V. Plaintiffs' Repleading of Dismissed Claims and Parties.
There is a final housekeeping issue to address regarding the proposed First Amended Complaint. The DuPont Defendants point out that Plaintiffs' new pleading includes claims for trespass, which have previously been dismissed, as well as six defendants and one Plaintiff who have all been dismissed through settlement or failure to prosecute. DE 271 at 12-13. The DuPont Defendants say these improper additions are grounds to deny Plaintiffs' motion. In their reply, Plaintiffs do not contest any aspect of the DuPont Defendants argument as to these dismissed claims and parties. While failure to address an argument raised in a response brief may not always constitute a formal waiver, here that is the case. See Bradley v. Village of University Park, 59 F.4th 887, 897 (7th Cir. 2023) (“An appellant may waive a non-jurisdictional issue or argument in many ways, such as by ... failing to respond in a reply brief to a new argument raised by appellee.”). With no response or ascertainable reason why these dismissed claims and parties should be brought back into the lawsuit, the Court will not permit them to be included within the operative pleadings. Furthermore, since Burts is being allowed to join this lawsuit as a plaintiff in her own right and the efforts to substitute her for Boleware have been abandoned, he too should no longer be included as a party.

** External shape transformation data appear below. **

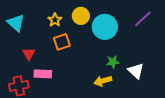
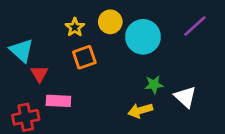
cyan triangle: (16, 23) -> (22, 50), moved

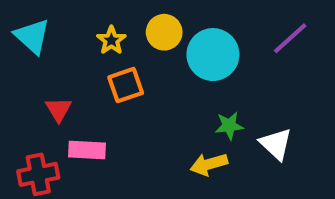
cyan triangle: (22, 50) -> (32, 36), moved

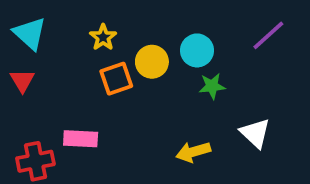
yellow circle: (164, 32) -> (152, 62), moved
cyan circle: (213, 55) -> (197, 50), size x0.7
red triangle: (59, 109) -> (22, 80), moved
green star: (229, 126) -> (212, 86), moved

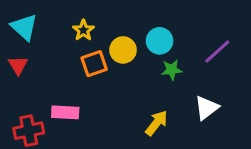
purple line: (268, 35) -> (217, 51), moved
white triangle: (255, 133) -> (207, 108), turned 40
yellow arrow: (193, 152) -> (156, 123), turned 144

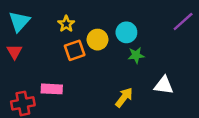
cyan triangle: (24, 27) -> (19, 22), turned 30
purple line: (217, 51) -> (183, 22), moved
white triangle: (207, 108) -> (164, 85), turned 45

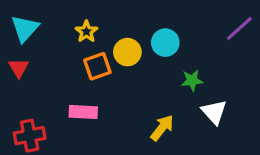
green star: (136, 55) -> (192, 80), moved
white triangle: (164, 85) -> (214, 112), turned 40
pink rectangle: (52, 89) -> (83, 112), moved

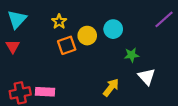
pink rectangle: (83, 112) -> (45, 92), moved

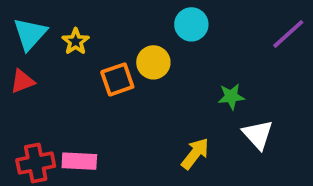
yellow star: (59, 22) -> (76, 41), moved
cyan circle: (113, 29) -> (191, 24), moved
red triangle: (13, 46) -> (22, 81), turned 40

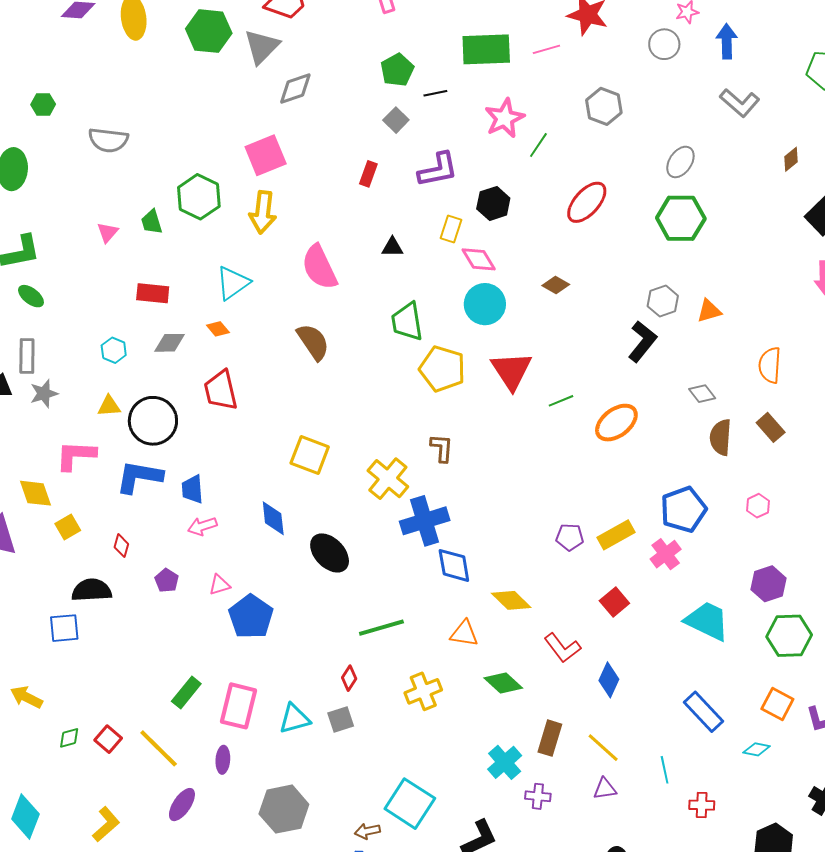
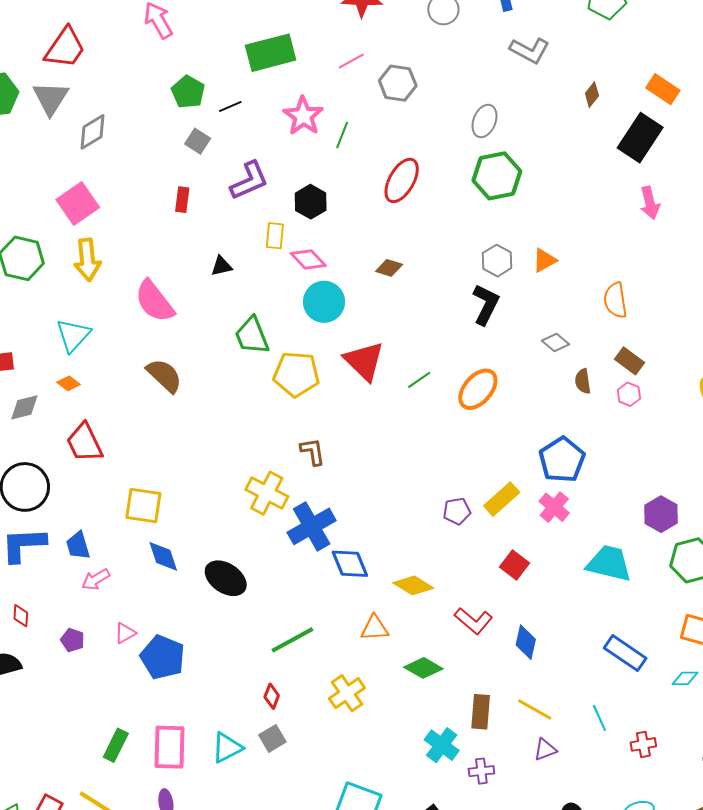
pink line: (546, 49) -> (351, 61), moved
brown semicircle: (721, 437) -> (583, 381), size x0.7
yellow square: (310, 455) -> (143, 505), moved
pink hexagon: (758, 506) -> (629, 394), moved

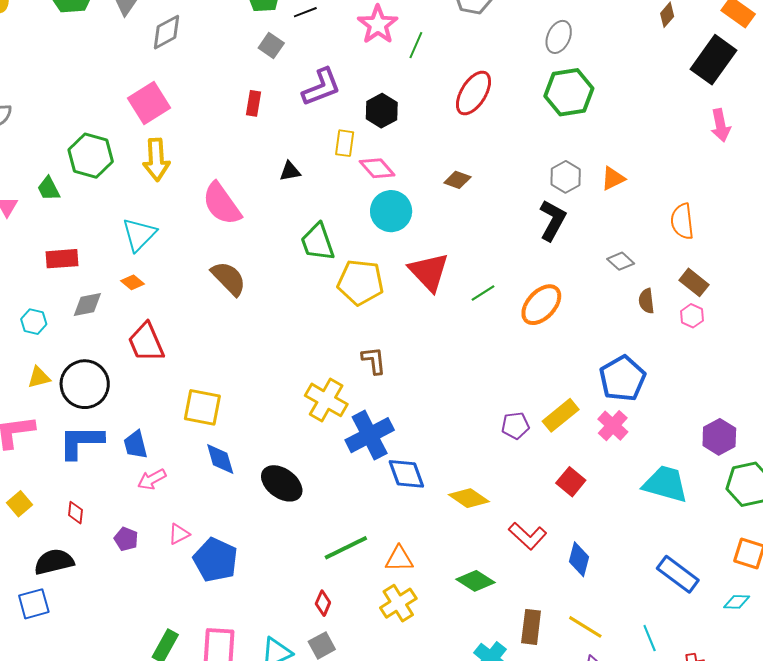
orange triangle: (375, 628) -> (399, 559), moved

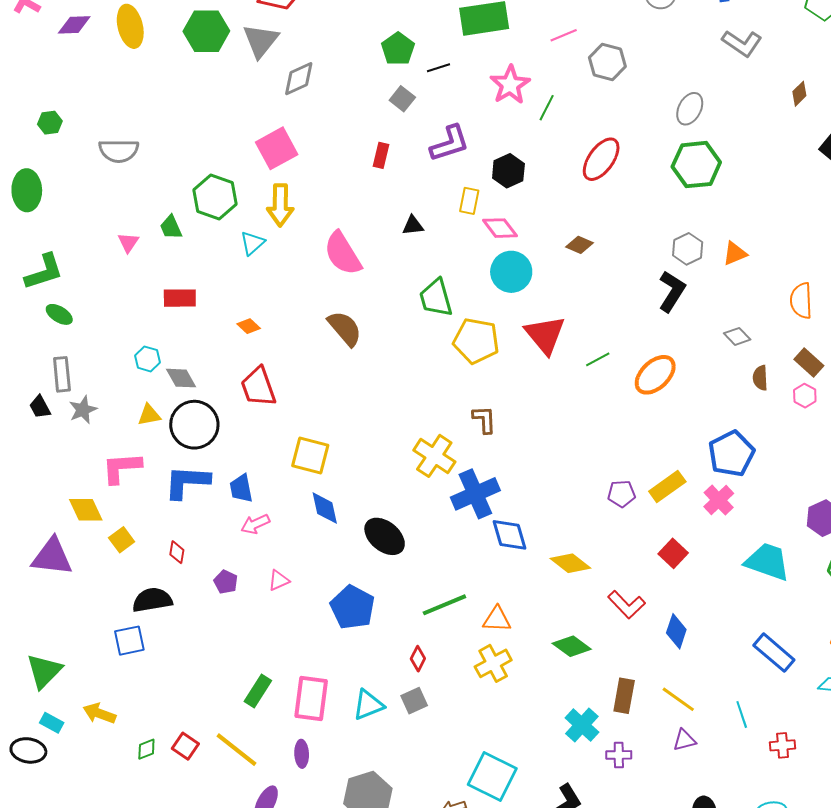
cyan triangle: (139, 235) -> (252, 243), moved, size x0.7
gray diamond: (87, 305) -> (181, 378), moved, turned 68
blue pentagon: (216, 560) -> (353, 607), moved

Thus, the Court agrees with the DuPont Defendants that these claims and parties have no place in this lawsuit going forward and should be excised from any amended pleading which is filed. Accordingly, when Plaintiffs file their First Amended Complaint, they should omit: claims (e.g., trespass) and parties (e.g., defendants who have settled, plaintiffs who failed to prosecute, and plaintiffs who are deceased and without substitution) which have been dismissed by prior orders.

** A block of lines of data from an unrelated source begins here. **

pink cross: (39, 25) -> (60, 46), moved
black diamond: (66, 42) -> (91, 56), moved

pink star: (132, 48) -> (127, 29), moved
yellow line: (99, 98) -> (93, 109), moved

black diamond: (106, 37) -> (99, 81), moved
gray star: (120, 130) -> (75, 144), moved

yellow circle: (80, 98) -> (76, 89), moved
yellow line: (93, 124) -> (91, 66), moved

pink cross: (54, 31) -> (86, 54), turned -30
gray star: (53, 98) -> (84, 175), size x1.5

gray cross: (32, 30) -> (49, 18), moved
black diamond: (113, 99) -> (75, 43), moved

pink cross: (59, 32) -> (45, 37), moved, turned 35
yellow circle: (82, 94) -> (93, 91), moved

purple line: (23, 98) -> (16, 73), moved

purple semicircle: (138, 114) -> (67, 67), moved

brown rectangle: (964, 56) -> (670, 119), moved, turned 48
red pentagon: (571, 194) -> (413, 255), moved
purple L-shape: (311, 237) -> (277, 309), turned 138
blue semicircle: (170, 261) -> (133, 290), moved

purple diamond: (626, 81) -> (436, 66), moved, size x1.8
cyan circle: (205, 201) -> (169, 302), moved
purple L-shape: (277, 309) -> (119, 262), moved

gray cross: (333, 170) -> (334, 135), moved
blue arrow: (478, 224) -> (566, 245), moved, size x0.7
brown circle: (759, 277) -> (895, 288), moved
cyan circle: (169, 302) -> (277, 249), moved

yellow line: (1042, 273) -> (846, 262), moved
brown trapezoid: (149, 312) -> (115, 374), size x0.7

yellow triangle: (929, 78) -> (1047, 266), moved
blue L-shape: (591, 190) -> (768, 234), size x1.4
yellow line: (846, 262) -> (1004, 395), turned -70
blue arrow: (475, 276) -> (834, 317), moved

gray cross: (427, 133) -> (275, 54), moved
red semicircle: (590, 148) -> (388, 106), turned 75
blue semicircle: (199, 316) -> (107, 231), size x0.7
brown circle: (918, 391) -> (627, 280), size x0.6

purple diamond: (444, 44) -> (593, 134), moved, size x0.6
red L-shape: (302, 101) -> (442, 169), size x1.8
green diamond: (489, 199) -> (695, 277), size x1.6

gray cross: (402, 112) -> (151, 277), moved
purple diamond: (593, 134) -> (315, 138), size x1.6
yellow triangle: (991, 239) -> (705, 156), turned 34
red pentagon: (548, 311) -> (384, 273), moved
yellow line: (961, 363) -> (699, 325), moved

This will require some additional work on the part of Plaintiffs' counsel prior to filing of the First Amended Complaint, but I think all can agree that it will be worth it to have a more streamlined and organized pleadings in this case as it hopefully approaches a resolution.
Conclusion
For the reasons discussed, the Court GRANTS Plaintiffs' Motion for Leave to File First Amended Complaint [DE 266] and DENIES WITHOUT PREJUDICE the DuPont Defendants' Request for Judicial Notice in Support of Opposition to Plaintiffs' Motion for Leave to File First Amended Complaint [DE 272]. Plaintiffs are ORDERED to file their First Amended Complaint consistent with this opinion by December 6, 2024.
So ORDERED this 8th day of November 2024.